The Kingdoms of Ruin

GN 1

Synopsis:
The Kingdoms of Ruin GN 1
For hundreds of years, humans and witches lived comfortably side-by-side, but as technology advances, humanity began to question not only the validity of magic, but whether or not it was worth associating with the women who used it. Ten years ago, Emperor Goethe of Redia waged wholesale war on the witches, and the final feather in his cap was the brutal killing of Chloe, an ice witch, in front of her adopted son Adonis. Adonis was locked away for a decade, but when he's freed by a young woman named Doroka, his plans for vengeance are set into motion.
Review:

yoruhashi's The Kingdoms of Ruin frames itself as a story about the war between magic and science. That's not entirely untrue, as a large part of the persecution of witches comes from the fact that with the advent of technology humans don't see themselves as needing magic anymore. But it's also not the best way to fully describe the first volume, because what this reads as is less a showdown between magic users and those who prefer technology and more a vendetta against the women who can naturally wield magic and the people who resent them for it.

Despite the fact that our main character is a teenage boy, the story does take pains to establish that only women can naturally use magic. Men, like Adonis, can learn to cast spells by writing with a special magic pen, but true magic is the province of women alone. When we take this and add to it that ten years after the first chapter (which is perhaps more correctly called the prologue) there are internment camps full of women and an all-male staff both supervising them and in charge of the city's protection, it starts to look like Emperor Goethe of Redia isn't waging a war on witches, he's waging one on women.

If the story's world is misogynist, it doesn't necessarily seem to be the creator making a statement to that effect. It's clear that Chloe, the woman who took an orphaned Adonis in and raised him as both her son and apprentice, was an incredibly good person, and presumably heroine Doroka makes it clear that there are people who will do anything to resurrect her. Goethe is also shown to be very close to his queen, a woman who may hold more power than is being let on, or possibly even more than Goethe himself is aware of. Rather it seems as if she took Goethe's (and maybe her own) resentment of the fact that only women could use true magic and fostered it, pushing for the destruction of witches once technology that could do the same things as magic was widespread. In any event, with Goethe on his deathbed after the time skip, it doesn't look as if things are going to get any better, and he praises his queen for that.

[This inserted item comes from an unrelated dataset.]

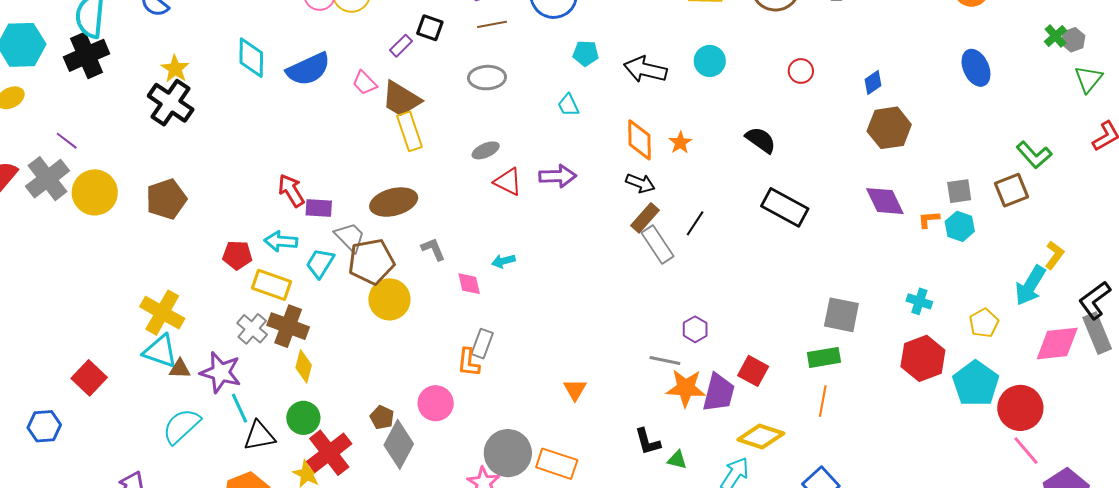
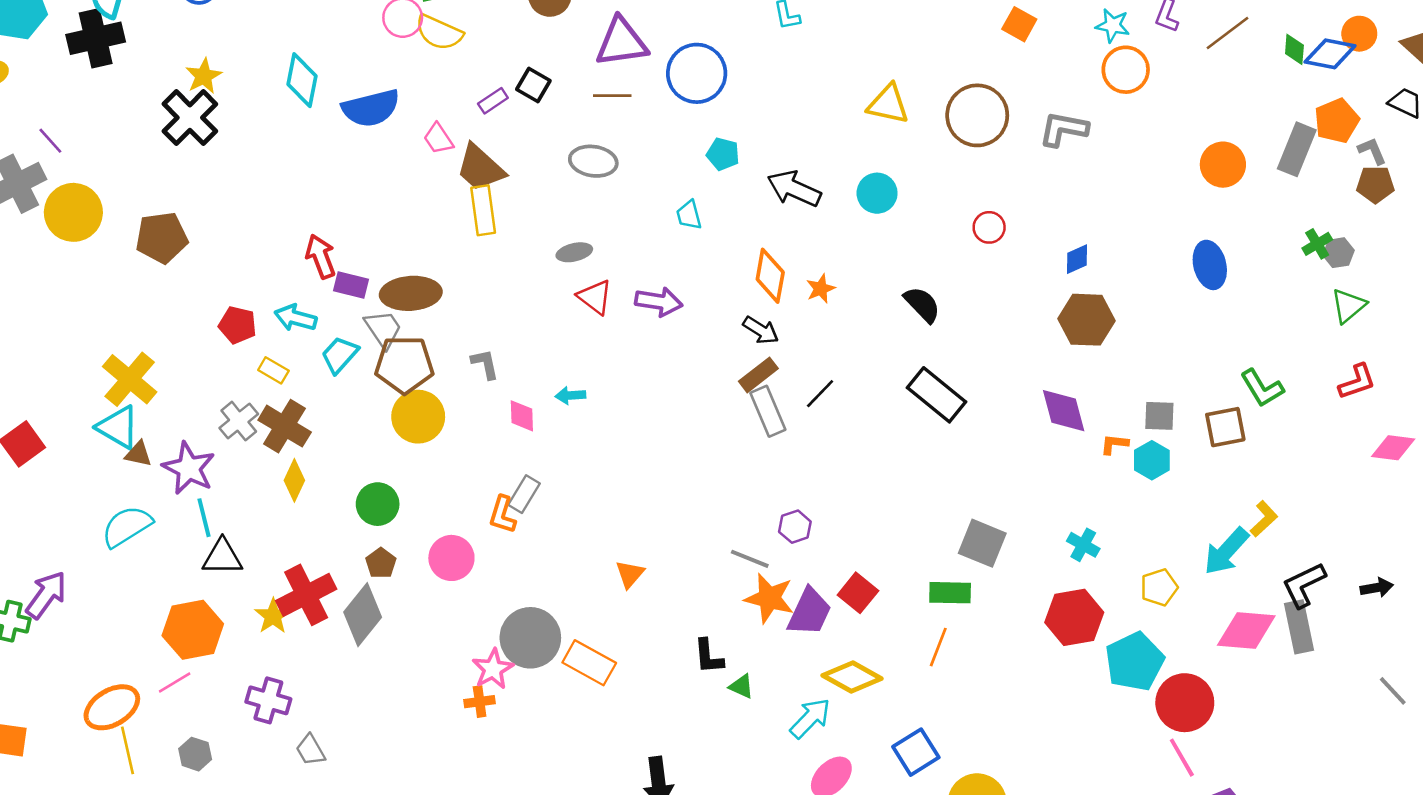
brown ellipse: (394, 202) -> (411, 293), moved
yellow rectangle: (272, 285) -> (273, 370), size x0.6
green circle: (303, 418) -> (378, 504), moved
gray diamond: (399, 444) -> (363, 615), moved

None of this, however, takes the sting out of the story's less savory elements. The abuse of women is frankly difficult to stomach, especially when we learn that the denizens of the internment camps are expected to “pay” for their laughable room and board by being forced to sexually service the men running the place. The fact that the story uses internment camps is of course uncomfortable in and of itself – while it certainly does show the depths of Redia's depraved indifference and wanton cruelty, it also hearkens back to World War Two and both the internment camps Japanese-American citizens were forced into and the concentration camps of Nazi Germany. This may be intentional, but it doesn't excuse the way that scenes of piled corpses and abuse are used for shock value.

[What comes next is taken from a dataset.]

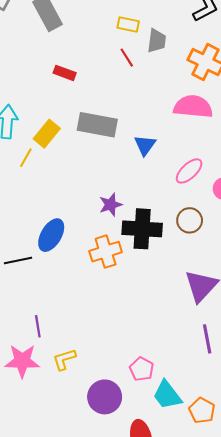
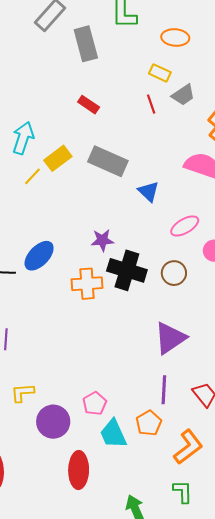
gray trapezoid: (157, 41) -> (183, 95), turned 35
blue triangle: (145, 145) -> (149, 191), turned -35
yellow L-shape: (64, 359) -> (22, 393), moved
orange pentagon: (202, 411) -> (149, 423), moved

That's a large part of the problem with The Kingdoms of Ruin when you come right down to it. It can't seem to decide between being a story about the atrocities done to a group of people and being a revenge story that also happens to have some atrocities in it. While the two aren't mutually exclusive, they also don't sit comfortably together in this volume, and it at times feels like Adonis is simply being tortured with the things done to other people like some sort of Grand Guignol performed just for him. That both Chloe and Doroka suffer directly in front of him only drives the point home: bad things happen to ladies involved with Adonis. What he does next is a torture show for our enjoyment.

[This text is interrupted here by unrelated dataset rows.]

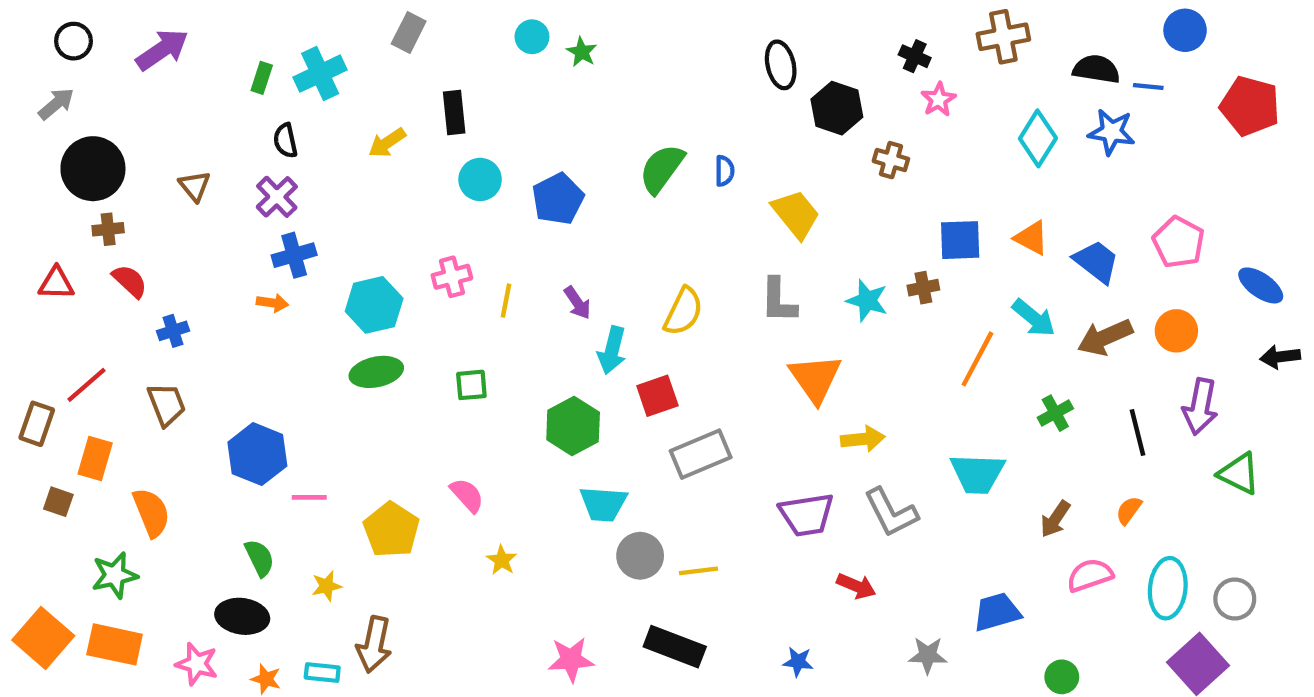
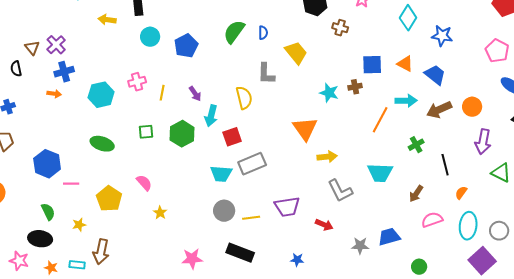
blue star: (1112, 132) -> (442, 36), moved
black semicircle: (285, 141) -> (16, 69), moved
yellow arrow: (387, 143) -> (107, 20), turned 42
brown triangle: (195, 186) -> (32, 48), moved
pink pentagon: (1179, 242) -> (497, 51), moved
gray L-shape: (778, 301) -> (266, 74), moved
yellow semicircle: (683, 311) -> (244, 98), turned -40
cyan arrow: (1034, 318) -> (406, 101), turned -40
green ellipse: (376, 372) -> (102, 144), moved, turned 30
green hexagon: (573, 426) -> (182, 134), moved
black line: (1137, 432) -> (445, 165), moved
cyan trapezoid: (603, 504) -> (221, 174), moved
orange semicircle: (1129, 510) -> (461, 193), moved
purple trapezoid: (807, 515) -> (287, 207), moved
gray star: (928, 655) -> (360, 246), moved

To all of this we add the specific type of technology that the story relies on: smartphones. Yes, the smartphone is the major technological innovation that drives Goethe's war and renders magic obsolete, even though we have little to no evidence of other similar technologies, like, for example, regular telephones. (There are computers, but that's about it.) There's some military tech, like guns and a magic nullifying device, but the story mostly relies on the smartphone as the key piece of magic-killing tech that starts the whole war. While I can see how the creator settled on that, it also feels a little bizarre and incongruous with the rest of the manga's setting, and there's just something odd about seeing a vaguely-medieval-looking man brandishing his phone. Goethe's assertion that mankind could not evolve while witches exist sounds more like smartphone propaganda in context than a valid reason to wipe out an entire race of people. (Witches, it should be mentioned, are considered separate from humans, even without Redia's war.)

There may be hope for future volumes of this series. It's clear that things are only just getting started in this book, and now that the premise is established along with the fact that resurrection is possible, things may smooth out in terms of both content and storytelling. But this particular book has a lot to sort through and won't be palatable for all readers. Adonis may be within his rights to want vengeance, but the brutality of how he starts that quest combined with the repeated violence against women takes away some of the joys of a good revenge story.

Grade:
Overall : C-
Story : D
Art : B-

+ Easy to read art, Adonis has plenty of good reasons for revenge.
Excessive violence against female characters, smartphones are a little silly. Story doesn't feel balanced.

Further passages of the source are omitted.